= North Coast Open =

Golf tournament

The North Coast Open was a professional golf tournament in Australia from 1951 to 1975.

== History ==
It was always held at Coffs Harbour Golf Club in Coffs Harbour, New South Wales. It was a PGA Tour of Australia event from 1973 to 1975.

The name "North Coast Open" was not used until the 1953 championship, the first two events being referred to as Coffs Harbour Golf Club £200 Professional Purse. Initially the event was played over 36 holes, increasing to 54 holes in 1959, and 72 holes in 1962.
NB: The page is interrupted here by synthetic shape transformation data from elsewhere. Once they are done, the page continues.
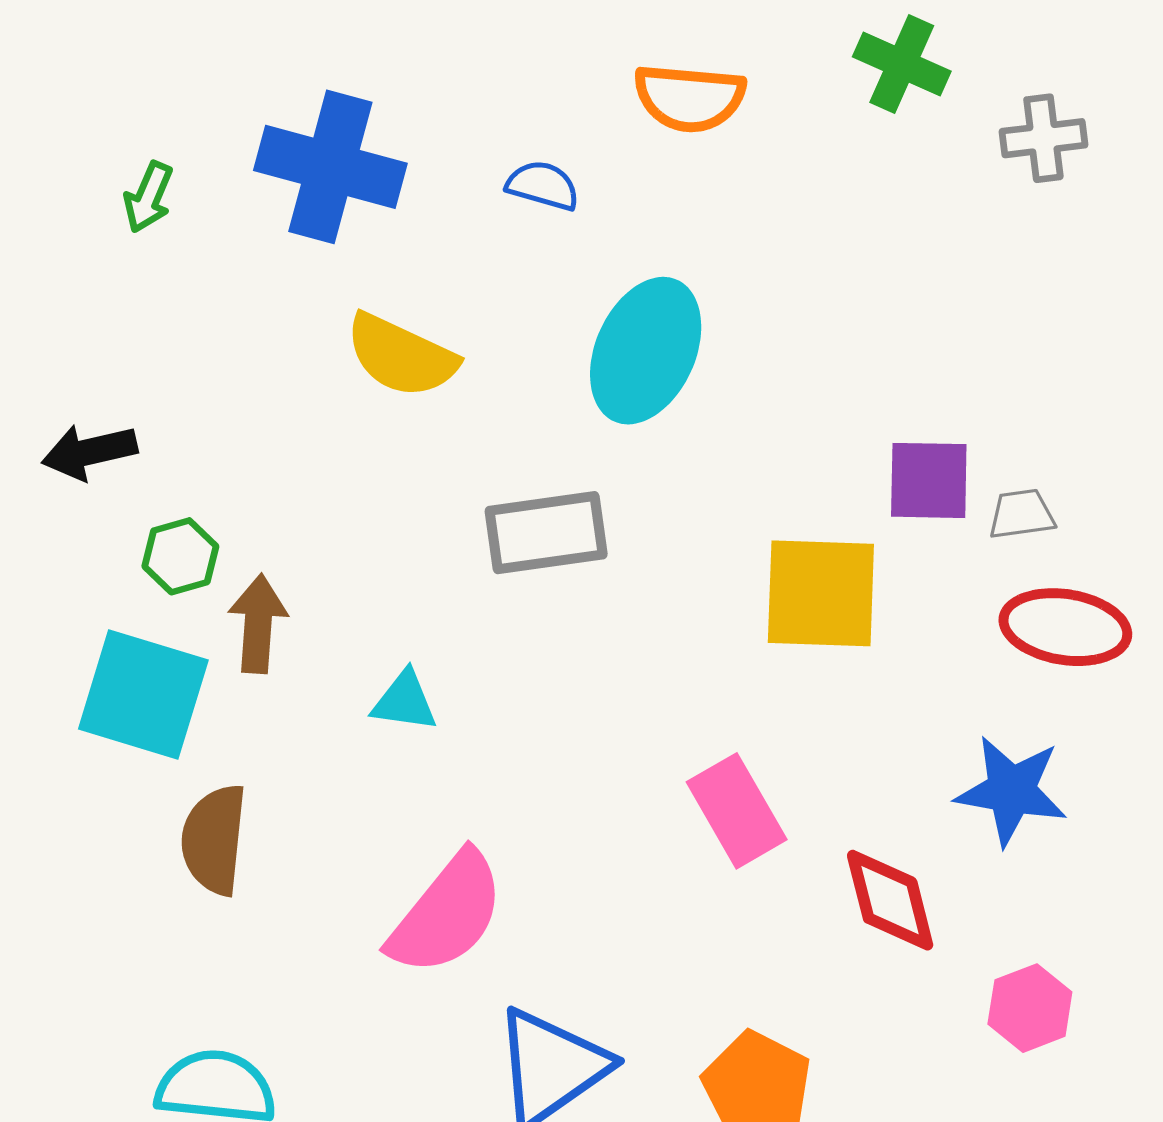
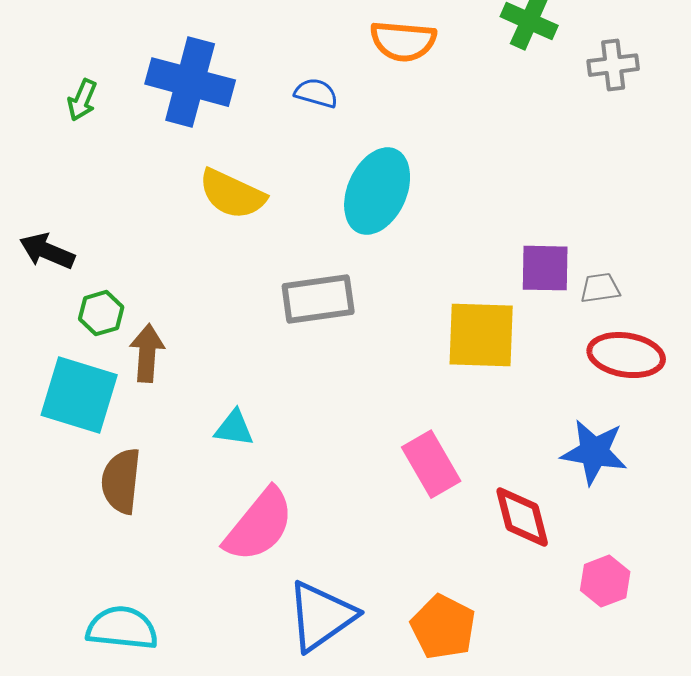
black arrow: (89, 452) -> (47, 251), turned 36
cyan triangle: (405, 701) -> (234, 428), moved

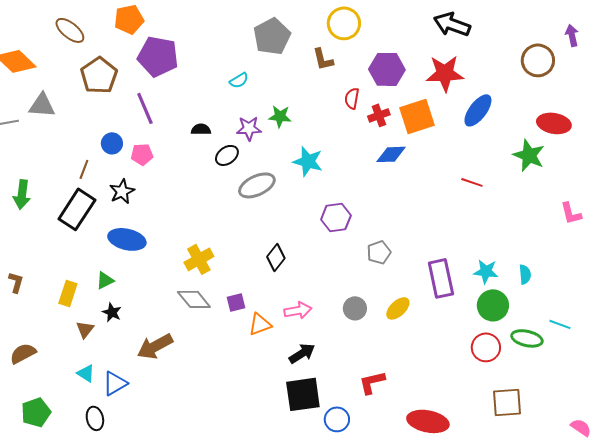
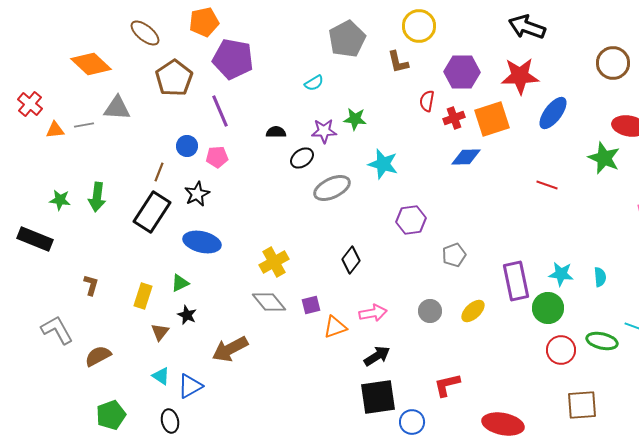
green circle: (493, 305) -> (548, 308), moved

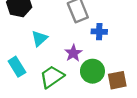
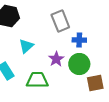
green circle: (92, 71) -> (79, 64), moved
green trapezoid: (52, 77) -> (37, 80), turned 35

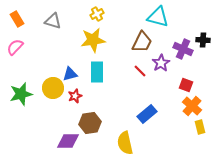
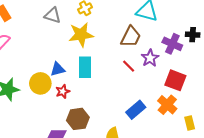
gray triangle: (53, 21) -> (53, 15), moved
red square: (186, 85) -> (175, 80), size x1.5
orange cross: (192, 106) -> (167, 105), moved

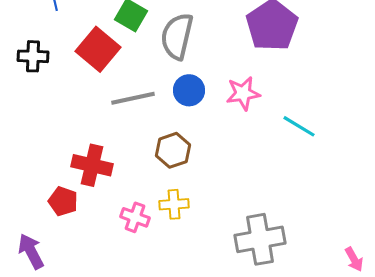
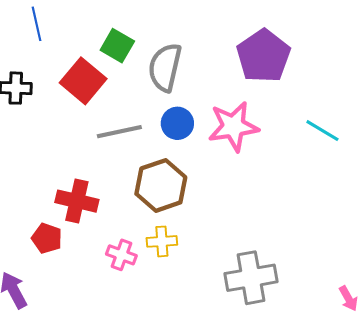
pink star: (243, 93) -> (233, 126), size x1.4
cyan line: (299, 126) -> (322, 131), moved
brown hexagon: (173, 150) -> (161, 185), size x1.4

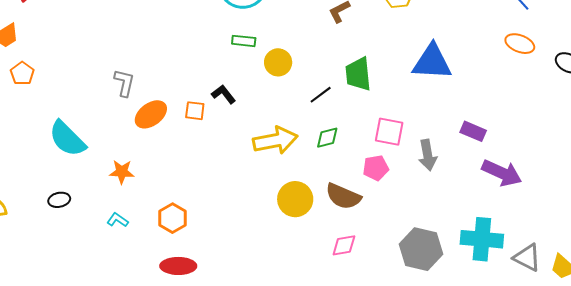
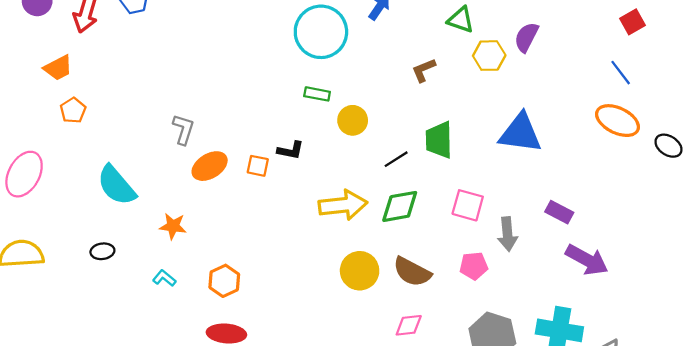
orange ellipse: (520, 44) -> (618, 121), size x1.4
black L-shape: (224, 94) -> (291, 150), turned 135
green diamond: (327, 138) -> (400, 206), size x1.5
pink pentagon: (376, 168) -> (474, 266), moved

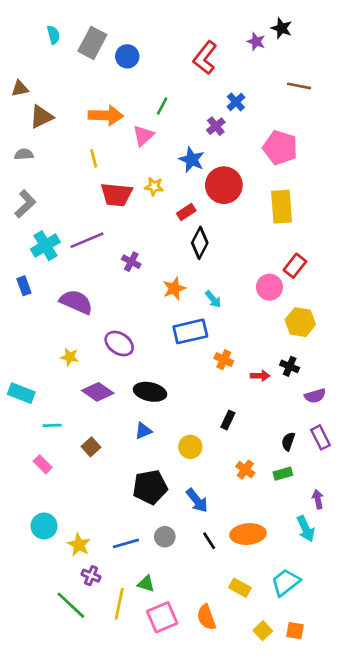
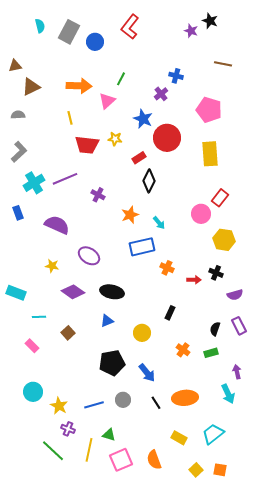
red L-shape: (205, 58) -> (130, 27), moved
blue cross: (236, 102) -> (176, 76), turned -32

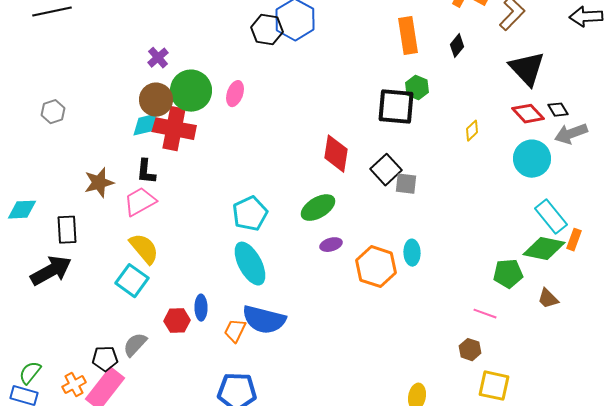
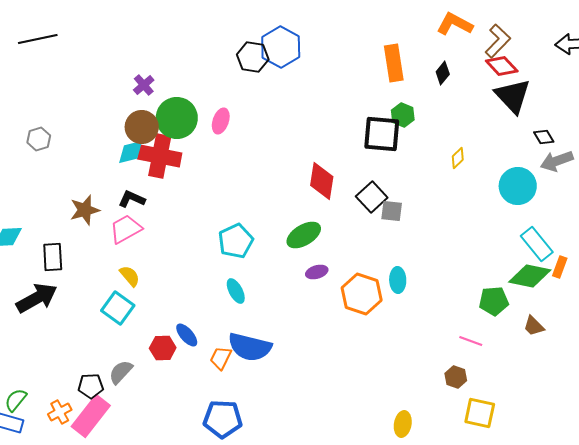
red diamond: (528, 114) -> (502, 66), moved
black L-shape: (146, 172) -> (132, 199), turned 108
yellow semicircle: (144, 249) -> (130, 276), size x0.7
cyan ellipse: (250, 264) -> (236, 291), size x0.6
blue ellipse: (201, 308) -> (187, 335), turned -40

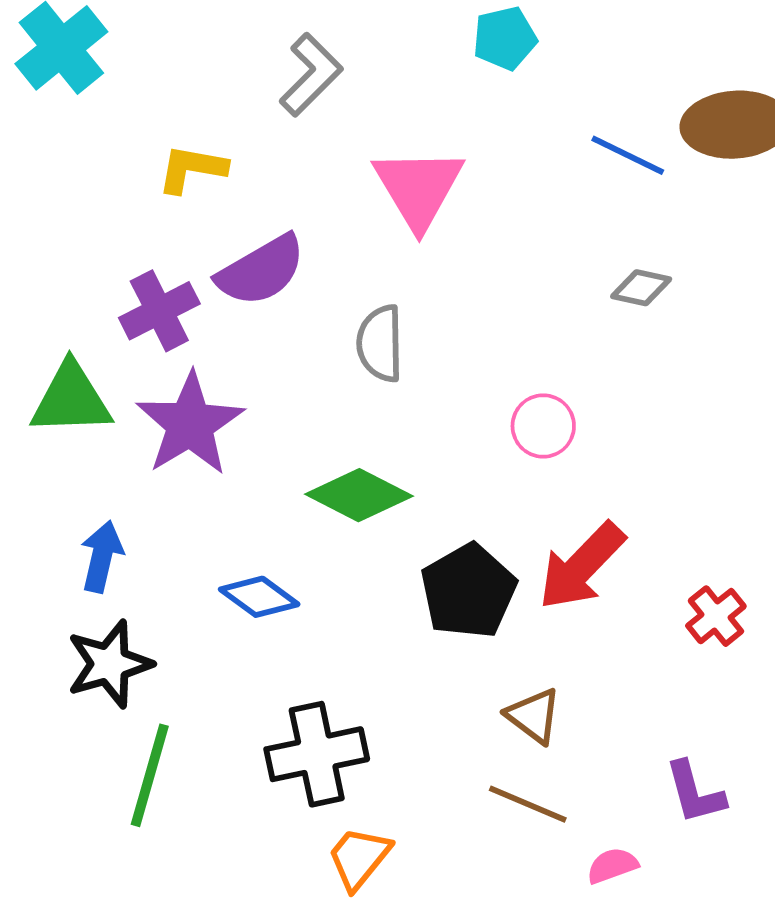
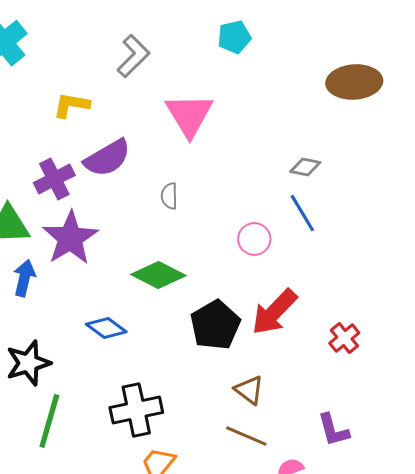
blue line: (628, 155) -> (302, 213), moved, turned 33
gray semicircle: (380, 343) -> (169, 196), size x0.7
blue arrow: (102, 557) -> (24, 278), moved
The 1974 event was the largest with 188 players; 119 professionals and 69 amateurs. It also had its highest hitherto purse at $A8,000.

==Winners==

| Year | Winner | Country | Score | To par | Margin of victory | Runner(s)-up | Ref |
North Coast Open
| 1975 | Vaughan Somers | Australia | 279 | −9 | 2 strokes | AUS Noel Ratcliffe |  |
| 1974 | Allan Cooper | Australia | 278 | −10 | 5 strokes | AUS Rob McNaughton |  |
| 1973 | Stewart Ginn | Australia | 279 | −9 | 5 strokes | AUS Tom Linskey |  |
| 1972 | Terry Kendall | New Zealand | 282 | −6 | 1 stroke | AUS Bill Dunk |  |
| 1971 | Bill Dunk (4) | Australia | 269 | −19 | 10 strokes | AUS Randall Vines |  |
| 1970 | Bill Dunk (3) | Australia | 212 | −4 | 5 strokes | AUS Peter Harvey AUS Randall Vines |  |
| 1969 | Tony Mangan | Australia | 291 | +3 | 3 strokes | AUS David Graham |  |
| 1968 | Vic Bennetts | Australia | 283 | −5 | 2 strokes | AUS Les Wilson |  |
| 1967 | Bill Dunk (2) | Australia | 288 | E | 5 strokes | AUS Bob Swinbourne |  |
| 1966 | Bill Dunk | Australia | 276 | −12 | 1 stroke | AUS Col Johnston |  |
| 1965 | Norman Von Nida | Australia | 284 | −2 | Playoff | AUS Jack Donald |  |
| 1964 | Ron Howell | United States | 278 | −10 | 1 stroke | AUS Bill Dunk |  |
| 1963 | Alan Murray | Australia | 278 | −10 | 4 strokes | AUS Col Johnston |  |
| 1962 | Frank Phillips (2) | Australia | 272 | −16 | 8 strokes | AUS Stan Peach |  |
| 1961 | Len Woodward | Australia | 211 | −5 | 2 strokes | CAN Stan Leonard |  |
North Coast Open Championship and Ampol Purse
| 1960 | Frank Phillips | Australia | 211 | −5 | 1 stroke | AUS Peter Thomson |  |
| 1959 | John Sullivan | Australia | 212 | +2 | 1 stroke | AUS Frank Phillips AUS Les Wilson |  |
| 1958 | Bruce Crampton | Australia | 138 | −2 | 2 strokes | AUS Eric Cremin AUS Frank Phillips AUS Darrell Welch |  |
| 1957 | Gary Player (2) | South Africa | 135 | −5 | 1 stroke | AUS Eric Cremin |  |
| 1956 | Gary Player | South Africa | 136 | −4 | Playoff | AUS Norm Berwick |  |
North Coast Open Championship
| 1955 | Kel Nagle (4) | Australia | 138 |  | 6 strokes | AUS Eric Cremin AUS Jim McInnes |  |
| 1954 | Kel Nagle (3) | Australia | 136 |  | 4 strokes | AUS Frank Phillips |  |
| 1953 | Allan Myers | Australia | 135 |  | 1 stroke | AUS Eric Cremin |  |
Coffs Harbour Professional Purse
| 1952 | Kel Nagle (2) | Australia | 141 |  | 1 stroke | AUS Jim McInnes |  |
| 1951 | Kel Nagle | Australia | 134 |  | 5 strokes | AUS Eric Cremin |  |

The 1970 event was reduced to 54 holes by bad weather. In 1956 Player beat Berwick in a playoff for the championship but they were tied when determining the prize money.